The goal of the Declaration is to outline "tangible and actionable standards for states and the private sector." The Declaration calls for tangible solutions, such as reparations for the victims of algorithmic discrimination.

== Contents ==
The Toronto Declaration consists of 59 articles, broken into six sections, concerning international human rights law, duties of states, responsibilities of private sector actors, and the right to an effective remedy.

=== Preamble ===
The document begins by asking the question, "In a world of machine learning systems, who will bear accountability for harming human rights?" It argues that all practitioners, whether in the public or private sector, should be aware of the risks to human rights and approach their work with human rights in mind – conscious of the existing international laws, standards, and principles. The document defines human rights to include "the right to privacy and data protection, the right to freedom of expression and association, to participation in cultural life, equality before the law, and access to effective remedy"; but it states that the Declaration is most concerned with equality and non-discrimination.

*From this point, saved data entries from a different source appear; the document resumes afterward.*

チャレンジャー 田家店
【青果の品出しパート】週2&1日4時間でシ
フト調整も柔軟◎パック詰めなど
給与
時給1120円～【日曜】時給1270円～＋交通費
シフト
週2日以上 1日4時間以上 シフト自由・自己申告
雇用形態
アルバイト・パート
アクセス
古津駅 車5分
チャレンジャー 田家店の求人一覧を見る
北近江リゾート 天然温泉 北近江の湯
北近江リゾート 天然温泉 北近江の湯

=== Using the framework of international human rights law ===
The framework of international human rights law enumerates various rights, provides mechanisms to hold violators to account, and ensures remedy for the violated. The document cites the United Nations Human Rights Committee's definition of discrimination as "any distinction, exclusion, restriction or preference which is based on any ground [including but not limited to] race, colour, sex, language, religion, political or other opinion, national or social origin, property, birth or other status, and which has the purpose or effect of nullifying or impairing the recognition, enjoyment or exercise by all persons, on an equal footing, of all rights and freedoms."

Governments should proactively create binding measures, and private entities should create internal policies, to protect against discrimination. Measures may include protections for sensitive data, especially for vulnerable populations. Systems should be designed in collaboration with a diverse community in order to prevent discrimination in design.

=== Duties of states: human rights obligations ===
Governments today are deploying machine learning systems, often in collaboration with private entities. Even when development is contracted to such third parties, governments retain their obligation to protect human rights. Before implementation, and on an ongoing basis thereafter, they should identify risks and conduct regular audits, then take all necessary measures to mitigate these risks. They should be transparent about how machine learning is implemented and used, avoiding black box systems whose logic cannot be easily explained. Systems should be subject to strict oversight from diverse internal committees and independent judicial authorities.

Governments must also protect citizens from discrimination by private entities. In addition to oversight, they should pass binding laws against discrimination, as well as for data protection and privacy, and they should provide effective means to remedy for affected individuals. It is important for national and regional governments to expand on and contextualize international law.

=== Responsibilities of private sector actors: human rights due diligence ===
Private entities are responsible for conducting "human rights due diligence." Just like governments, private entities should identify risks before development by considering common risks and consulting stakeholders, "including affected groups, organizations that work on human rights, equality and discrimination, as well as independent human rights and machine learning experts." They should design systems that mitigate risks, subject systems to regular audits, and forego projects that carry too high of risks. They should be transparent about assumed risks, including details of the technical implementation where necessary, and should provide a mechanism for affected individuals to dispute any decisions that affect them.

=== The right to an effective remedy ===
"The right to justice is a vital element of international human rights law." Private entities should create processes for affected individuals to seek remedy, and they should designate roles for who will oversee these processes. Governments must be especially cautious when deploying machine learning systems in the justice sector. Transparency, accountability, and remedy can help.